═══ Exercise inputs ═══

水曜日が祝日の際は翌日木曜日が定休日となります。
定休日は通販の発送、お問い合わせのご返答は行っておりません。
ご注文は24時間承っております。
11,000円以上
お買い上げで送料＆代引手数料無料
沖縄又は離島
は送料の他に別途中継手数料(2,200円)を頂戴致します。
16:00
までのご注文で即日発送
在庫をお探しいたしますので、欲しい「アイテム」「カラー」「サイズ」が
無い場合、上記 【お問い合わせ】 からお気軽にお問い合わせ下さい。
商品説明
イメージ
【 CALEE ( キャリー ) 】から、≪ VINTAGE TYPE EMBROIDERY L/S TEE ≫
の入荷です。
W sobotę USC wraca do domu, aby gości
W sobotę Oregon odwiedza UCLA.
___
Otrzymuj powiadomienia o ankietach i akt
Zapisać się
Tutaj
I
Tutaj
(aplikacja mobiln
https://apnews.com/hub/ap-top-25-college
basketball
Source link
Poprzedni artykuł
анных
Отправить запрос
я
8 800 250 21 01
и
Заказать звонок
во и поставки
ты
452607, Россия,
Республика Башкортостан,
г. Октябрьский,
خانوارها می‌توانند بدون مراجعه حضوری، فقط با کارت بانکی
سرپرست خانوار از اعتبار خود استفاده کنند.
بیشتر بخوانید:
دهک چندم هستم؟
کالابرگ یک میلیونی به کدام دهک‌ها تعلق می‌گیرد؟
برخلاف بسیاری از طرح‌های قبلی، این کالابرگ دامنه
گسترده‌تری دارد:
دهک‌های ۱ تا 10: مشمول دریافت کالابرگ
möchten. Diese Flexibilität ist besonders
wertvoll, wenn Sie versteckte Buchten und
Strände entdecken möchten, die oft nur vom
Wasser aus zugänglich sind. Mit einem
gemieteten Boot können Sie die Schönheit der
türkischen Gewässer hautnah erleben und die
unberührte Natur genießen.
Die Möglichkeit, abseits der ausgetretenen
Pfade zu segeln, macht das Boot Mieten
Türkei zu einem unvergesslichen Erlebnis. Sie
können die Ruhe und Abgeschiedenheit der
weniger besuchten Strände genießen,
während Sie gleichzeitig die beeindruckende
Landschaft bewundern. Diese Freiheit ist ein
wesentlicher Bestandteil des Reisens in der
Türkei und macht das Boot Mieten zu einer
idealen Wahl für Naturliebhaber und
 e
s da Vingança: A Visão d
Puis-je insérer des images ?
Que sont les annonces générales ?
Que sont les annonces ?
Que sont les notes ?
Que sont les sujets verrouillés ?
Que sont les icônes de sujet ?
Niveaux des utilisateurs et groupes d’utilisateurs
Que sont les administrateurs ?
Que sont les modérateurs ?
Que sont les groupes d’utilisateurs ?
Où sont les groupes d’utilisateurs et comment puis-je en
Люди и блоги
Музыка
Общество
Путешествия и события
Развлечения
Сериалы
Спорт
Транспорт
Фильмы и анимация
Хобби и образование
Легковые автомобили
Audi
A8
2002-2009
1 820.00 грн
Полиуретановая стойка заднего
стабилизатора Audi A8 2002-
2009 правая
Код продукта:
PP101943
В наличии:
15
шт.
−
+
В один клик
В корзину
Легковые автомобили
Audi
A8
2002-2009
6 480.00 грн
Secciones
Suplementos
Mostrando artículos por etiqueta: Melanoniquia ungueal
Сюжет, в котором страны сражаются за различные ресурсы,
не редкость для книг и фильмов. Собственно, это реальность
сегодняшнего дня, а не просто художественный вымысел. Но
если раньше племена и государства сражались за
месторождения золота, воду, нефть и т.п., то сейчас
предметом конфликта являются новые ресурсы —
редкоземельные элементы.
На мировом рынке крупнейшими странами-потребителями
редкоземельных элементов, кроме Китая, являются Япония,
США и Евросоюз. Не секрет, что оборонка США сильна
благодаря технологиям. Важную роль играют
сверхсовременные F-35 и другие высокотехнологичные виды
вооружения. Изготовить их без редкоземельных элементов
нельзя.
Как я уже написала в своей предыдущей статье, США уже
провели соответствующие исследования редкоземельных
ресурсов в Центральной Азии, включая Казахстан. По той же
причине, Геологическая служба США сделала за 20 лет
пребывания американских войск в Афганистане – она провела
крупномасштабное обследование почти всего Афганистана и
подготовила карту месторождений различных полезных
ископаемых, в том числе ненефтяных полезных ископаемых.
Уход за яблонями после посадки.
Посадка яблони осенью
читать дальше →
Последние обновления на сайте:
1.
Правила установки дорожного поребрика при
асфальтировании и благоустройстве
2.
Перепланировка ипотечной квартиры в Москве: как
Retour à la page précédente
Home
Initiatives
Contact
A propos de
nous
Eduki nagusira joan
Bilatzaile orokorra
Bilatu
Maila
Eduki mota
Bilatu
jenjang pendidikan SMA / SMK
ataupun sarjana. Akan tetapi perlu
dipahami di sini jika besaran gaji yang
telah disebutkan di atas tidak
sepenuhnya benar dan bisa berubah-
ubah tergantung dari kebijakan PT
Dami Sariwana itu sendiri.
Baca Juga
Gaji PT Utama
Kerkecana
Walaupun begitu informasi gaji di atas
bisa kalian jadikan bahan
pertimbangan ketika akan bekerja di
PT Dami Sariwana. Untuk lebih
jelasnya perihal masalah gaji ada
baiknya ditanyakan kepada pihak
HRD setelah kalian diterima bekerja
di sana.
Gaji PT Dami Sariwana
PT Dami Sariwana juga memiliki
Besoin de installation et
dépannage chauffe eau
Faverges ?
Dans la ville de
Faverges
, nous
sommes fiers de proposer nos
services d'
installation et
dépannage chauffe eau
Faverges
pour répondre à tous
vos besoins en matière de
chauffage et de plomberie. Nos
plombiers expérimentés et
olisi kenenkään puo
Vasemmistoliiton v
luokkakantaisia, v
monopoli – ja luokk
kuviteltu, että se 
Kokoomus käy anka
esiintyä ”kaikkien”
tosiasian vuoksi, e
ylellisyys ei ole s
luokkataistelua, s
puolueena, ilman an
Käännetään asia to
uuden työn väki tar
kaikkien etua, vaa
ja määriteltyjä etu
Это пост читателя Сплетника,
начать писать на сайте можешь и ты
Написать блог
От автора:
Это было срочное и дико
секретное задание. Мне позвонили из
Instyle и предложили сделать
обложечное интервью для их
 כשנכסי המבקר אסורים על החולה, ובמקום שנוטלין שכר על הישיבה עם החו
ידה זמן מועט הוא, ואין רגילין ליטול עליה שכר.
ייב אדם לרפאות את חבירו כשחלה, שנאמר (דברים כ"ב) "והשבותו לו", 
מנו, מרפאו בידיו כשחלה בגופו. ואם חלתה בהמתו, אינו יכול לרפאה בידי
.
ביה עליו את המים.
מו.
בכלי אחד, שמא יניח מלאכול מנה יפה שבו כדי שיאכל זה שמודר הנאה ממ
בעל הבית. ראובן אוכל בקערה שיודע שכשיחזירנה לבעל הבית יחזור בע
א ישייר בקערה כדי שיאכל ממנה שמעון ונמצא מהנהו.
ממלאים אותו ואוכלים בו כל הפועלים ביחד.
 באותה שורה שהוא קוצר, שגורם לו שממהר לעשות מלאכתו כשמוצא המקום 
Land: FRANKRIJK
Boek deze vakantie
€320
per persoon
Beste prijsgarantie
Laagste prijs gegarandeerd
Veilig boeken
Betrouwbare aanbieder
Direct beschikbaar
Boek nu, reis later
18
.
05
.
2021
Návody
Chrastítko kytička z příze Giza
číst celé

═══

List every line above that contains the word "Boot".

Task output —
gemieteten Boot können Sie die Schönheit der
Pfade zu segeln, macht das Boot Mieten
Türkei und macht das Boot Mieten zu einer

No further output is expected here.